Thanks, everyone for insightful discussions. I also want to point everyone back to the original quantization workflow RFC: https://github.com/dmlc/tvm/issues/2259
There are a few facts that I want to highlight.
There are more than one quantization schemes and different resulting speed-accuracy tradeoffs
“Quantization” is a generic term that has been used for many methods, specifically, there are choices of
- Different bitwidth, sign/unsigned in different layers
- Symmetric vs asymmetric
- Can use floating pt multiplication vs force to only use integer shift
Most frameworks, like TFLite tries to have one opinionated view about the quantized model this. There is a good need to support importing these models, but we also need to keep in mind that adopting directly adopting the implied scheme may not give the best performance.
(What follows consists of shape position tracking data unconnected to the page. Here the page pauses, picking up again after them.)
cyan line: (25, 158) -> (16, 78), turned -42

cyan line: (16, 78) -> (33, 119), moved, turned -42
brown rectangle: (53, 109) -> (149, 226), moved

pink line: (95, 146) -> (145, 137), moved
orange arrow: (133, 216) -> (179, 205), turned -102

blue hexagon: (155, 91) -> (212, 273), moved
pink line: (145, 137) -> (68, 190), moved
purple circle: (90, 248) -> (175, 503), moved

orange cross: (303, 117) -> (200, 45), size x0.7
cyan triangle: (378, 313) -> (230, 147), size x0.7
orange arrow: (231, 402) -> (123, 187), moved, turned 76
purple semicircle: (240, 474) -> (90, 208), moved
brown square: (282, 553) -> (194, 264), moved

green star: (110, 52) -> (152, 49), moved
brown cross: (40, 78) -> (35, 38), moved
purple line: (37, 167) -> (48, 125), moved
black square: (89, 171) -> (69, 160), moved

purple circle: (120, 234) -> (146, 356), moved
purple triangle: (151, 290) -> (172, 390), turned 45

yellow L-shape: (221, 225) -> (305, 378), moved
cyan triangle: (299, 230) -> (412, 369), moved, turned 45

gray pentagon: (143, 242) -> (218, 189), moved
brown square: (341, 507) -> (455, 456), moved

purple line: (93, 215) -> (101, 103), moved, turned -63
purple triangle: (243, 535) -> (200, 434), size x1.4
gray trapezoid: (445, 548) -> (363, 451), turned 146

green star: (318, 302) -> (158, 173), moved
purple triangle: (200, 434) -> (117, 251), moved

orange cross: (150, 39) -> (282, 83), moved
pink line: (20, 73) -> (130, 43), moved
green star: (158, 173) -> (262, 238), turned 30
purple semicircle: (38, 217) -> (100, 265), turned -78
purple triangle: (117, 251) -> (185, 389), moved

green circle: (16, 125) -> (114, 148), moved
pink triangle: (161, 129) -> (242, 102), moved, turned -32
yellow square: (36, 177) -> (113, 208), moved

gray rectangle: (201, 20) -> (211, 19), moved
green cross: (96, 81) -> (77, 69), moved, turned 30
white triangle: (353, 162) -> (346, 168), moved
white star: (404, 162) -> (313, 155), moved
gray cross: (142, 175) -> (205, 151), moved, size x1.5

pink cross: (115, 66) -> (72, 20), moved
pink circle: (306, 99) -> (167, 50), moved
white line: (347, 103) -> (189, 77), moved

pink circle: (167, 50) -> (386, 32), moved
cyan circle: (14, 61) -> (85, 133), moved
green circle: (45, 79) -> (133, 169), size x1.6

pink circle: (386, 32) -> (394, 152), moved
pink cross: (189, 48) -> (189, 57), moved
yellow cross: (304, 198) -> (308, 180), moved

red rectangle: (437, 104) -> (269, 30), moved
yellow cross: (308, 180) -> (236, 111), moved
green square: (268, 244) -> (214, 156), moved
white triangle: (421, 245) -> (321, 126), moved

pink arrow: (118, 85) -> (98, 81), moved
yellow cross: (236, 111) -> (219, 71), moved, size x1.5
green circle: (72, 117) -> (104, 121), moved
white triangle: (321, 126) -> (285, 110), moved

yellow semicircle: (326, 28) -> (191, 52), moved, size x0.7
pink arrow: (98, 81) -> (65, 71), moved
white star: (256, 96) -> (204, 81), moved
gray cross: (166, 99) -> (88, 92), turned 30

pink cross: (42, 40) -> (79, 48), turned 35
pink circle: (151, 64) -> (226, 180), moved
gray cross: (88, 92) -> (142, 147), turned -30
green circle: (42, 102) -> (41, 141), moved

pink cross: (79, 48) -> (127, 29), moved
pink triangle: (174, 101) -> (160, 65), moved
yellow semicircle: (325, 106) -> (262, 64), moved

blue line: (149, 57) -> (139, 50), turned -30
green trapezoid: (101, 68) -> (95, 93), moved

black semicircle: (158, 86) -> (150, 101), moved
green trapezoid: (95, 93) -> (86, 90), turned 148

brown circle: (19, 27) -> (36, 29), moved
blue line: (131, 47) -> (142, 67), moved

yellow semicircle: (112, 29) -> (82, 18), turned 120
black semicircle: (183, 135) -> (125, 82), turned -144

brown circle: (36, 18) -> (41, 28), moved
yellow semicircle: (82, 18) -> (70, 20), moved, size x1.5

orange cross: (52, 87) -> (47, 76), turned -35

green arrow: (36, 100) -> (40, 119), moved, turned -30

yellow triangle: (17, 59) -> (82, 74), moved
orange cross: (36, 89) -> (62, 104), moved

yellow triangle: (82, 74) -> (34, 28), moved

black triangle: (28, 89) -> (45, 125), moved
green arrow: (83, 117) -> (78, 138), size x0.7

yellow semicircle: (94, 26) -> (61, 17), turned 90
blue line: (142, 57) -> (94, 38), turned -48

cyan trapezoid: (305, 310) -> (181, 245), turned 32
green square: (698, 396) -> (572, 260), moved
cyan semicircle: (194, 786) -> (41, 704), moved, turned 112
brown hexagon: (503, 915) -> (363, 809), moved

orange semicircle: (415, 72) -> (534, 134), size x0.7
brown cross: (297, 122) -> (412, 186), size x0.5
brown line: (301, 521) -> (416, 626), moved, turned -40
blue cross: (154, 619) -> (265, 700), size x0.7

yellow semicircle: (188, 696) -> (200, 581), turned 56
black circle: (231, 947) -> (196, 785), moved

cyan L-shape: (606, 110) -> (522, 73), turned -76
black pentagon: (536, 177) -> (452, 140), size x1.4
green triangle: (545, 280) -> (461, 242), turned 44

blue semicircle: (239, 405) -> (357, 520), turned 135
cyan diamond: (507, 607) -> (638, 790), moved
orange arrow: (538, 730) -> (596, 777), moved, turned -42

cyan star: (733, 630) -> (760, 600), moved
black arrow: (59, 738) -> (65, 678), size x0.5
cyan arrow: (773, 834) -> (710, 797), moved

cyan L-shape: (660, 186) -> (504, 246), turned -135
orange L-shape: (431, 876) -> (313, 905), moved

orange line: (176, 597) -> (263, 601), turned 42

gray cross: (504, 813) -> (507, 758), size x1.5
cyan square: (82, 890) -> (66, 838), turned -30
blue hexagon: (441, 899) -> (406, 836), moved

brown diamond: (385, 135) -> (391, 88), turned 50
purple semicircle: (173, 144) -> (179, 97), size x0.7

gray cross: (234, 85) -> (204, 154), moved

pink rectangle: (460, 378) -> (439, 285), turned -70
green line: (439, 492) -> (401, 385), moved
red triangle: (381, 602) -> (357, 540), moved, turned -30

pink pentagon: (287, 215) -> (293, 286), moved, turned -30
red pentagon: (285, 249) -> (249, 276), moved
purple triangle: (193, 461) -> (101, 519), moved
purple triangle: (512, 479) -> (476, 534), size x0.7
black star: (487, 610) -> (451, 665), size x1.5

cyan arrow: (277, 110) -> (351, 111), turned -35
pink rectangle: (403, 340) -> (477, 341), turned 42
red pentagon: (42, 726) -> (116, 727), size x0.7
Sometimes, we might even want to use a mixed-scheme across neural networks. Just like many of the discussions mentioned here. Most troubles are due to the asymetric scheme
We should always keep this in mind. There is no one perfect solution and we want to build API to make sure we can cover more
How many quantized ops we want to introduce
As a general rule of thumb, I would recommend us to minimize the number of new operators as well as their names. For example, both quantize and dequantize can likely be converted to subtraction multiplication and cast. This means that we do not want to introduce these operators at least not at the core level. The less new operators we introduce, the easier it is to reuse many of the existing infrastructures. We can likely do a similiar thing for relu(becomes clip) and maxpool(which will be the same, assuming a single zero point). As a matter of fact, giving up asymmetry will enable most of the quantization pipeline fall into the current core operator.
We can, however, introduce dialects that facilitate the conversion, in such case relay.contrib.q_conv2d or is an OK name as long as we try to lower as many of them as possible to the low0level operators.